双方の合意の下で新しい港町に作られたのが港崎遊郭だったのだ、ということですね。
現在横浜公園内にある彼我庭園には、港崎遊郭最大の妓楼(ぎろう、遊女のお店)だった”岩亀楼”の石灯籠が置かれていますが、在りし日の一帯には遊郭特有の華もあったようです。
ただし残念ながら港崎遊郭もまた、幕末の大火・豚屋火事によって消失してしまいます。悲惨だったのは、この港崎遊郭の一帯だけで400人以上の遊女が焼死してしまったということでしょう。
港崎遊郭がモデルとした吉原の遊郭では、遊女の逃亡防止のため、遊郭を取り囲むように”お歯黒どぶ”と呼ばれた堀が張り巡らされていたのですが、港崎遊郭周辺の古地図(Wikipediaより)を見ると、やはり吉原同様に周辺が堀で囲まれているのがわかります。
このことが悲惨な災害の原因になってしまった一面も、やはりあったのかもしれません。
ともあれ”日本大通り”同様、大火災からの普及に迫られることとなった港崎遊郭・跡地ですが、大火からの復興事業の一環として、明治9年(1876年)、日本人・外国人共用の”彼我公園”が作られました。
彼我公園の言う彼我とは”彼”=外国人と”我”=日本人の意で、そのネーミングには「外国人と日本人共用の公園」といった意味があります。
山手の居留地に居留民専用として作られた山手公園とは、対照的な開放感が特徴です。
彼我公園の利用者は当初外国人居留民に偏重していたようですが、ぼちぼち日本人側の利用も増えていき、明治42年(1909年)には”彼我公園”が”横浜公園”となりました。
クリケット競技場と日本初の国際試合
“彼”と”我”の共用の公園である彼我公園内には、居留民同士がスポーツ(クリケット、ラグビー、サッカー等々)を楽しむ場として、クリケット場が作られました。
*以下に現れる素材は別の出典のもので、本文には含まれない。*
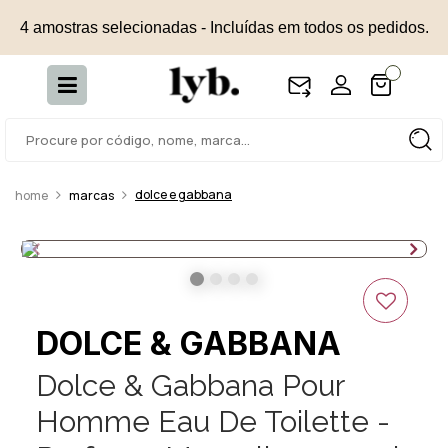
4 amostras selecionadas - Incluídas em todos os pedidos.
dolce e gabbana
marcas
DOLCE & GABBANA
Dolce & Gabbana Pour
Homme Eau De Toilette -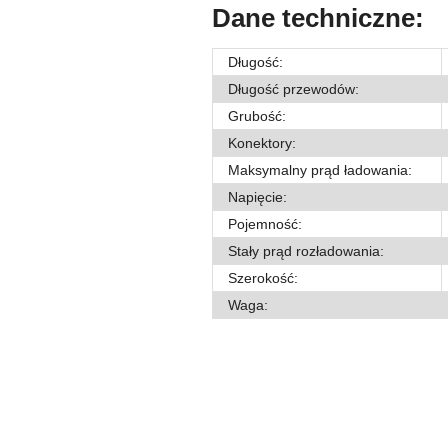
Dane techniczne:
Długość:
Długość przewodów:
Grubość:
Konektory:
Maksymalny prąd ładowania:
Napięcie:
Pojemność:
Stały prąd rozładowania:
Szerokość:
Waga:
英国発祥のクリケットは日本社会にはなじみの薄いスポーツですが、競技人口は世界二位、オーストラリア、インド、南アフリカ、西インド諸島などの英連邦諸国で主に親しまれているようです(参考:日本クリケット協会 “クリケットとは“)。
良く知られているのは野球との類似性で、しばしば「野球の原型がクリケットだ」などとも言われますが、クリケットの起源は13世紀にあるとのことで、同じイングランド発祥のサッカーやラグビーに比べても圧倒的に長い歴史を誇ります。
サッカーとラグビーは18世紀、野球(アメリカ発祥)は19世紀に起源があるといわれていますが、クリケットがアメリカに渡った時にそれがベースボールになったのだという捉え方も、競技自体の類似性の他、伝わった経路や時系列的にも的を射たものですね。
クリケット場として造られたグラウンドでは様々なスポーツが楽しまれ、特に外国人居留民のスポーツクラブとして発足したYC&AC(YC&AC公式サイト “A HISTORY OF YOKOHAMA COUNTRY & ATHLETIC CLUB“)との間では、日本人学生との間でいくつかの記念すべき交流試合(日本初の国際試合)が行われました。
明治29年(1896年) | 旧制一高(現・東大教養学部)野球部 vs YC&AC |
明治34年(1901年) | 慶應義塾ラグビークラブ vs YC&AC |
当時の一高野球部は国内では無敵の強さを誇っていたようで、この時の試合でも29-4というスコアで圧勝しています。”日本代表チーム”としての一高野球部の試合開催及び勝利が一高生を熱狂させると同時に、日本チーム=一高野球部チーム勝利の報は、全国規模のニュースともなったようです(参考:東京大学広報誌『淡青』vol.19 一高野球部、大勝利の日)。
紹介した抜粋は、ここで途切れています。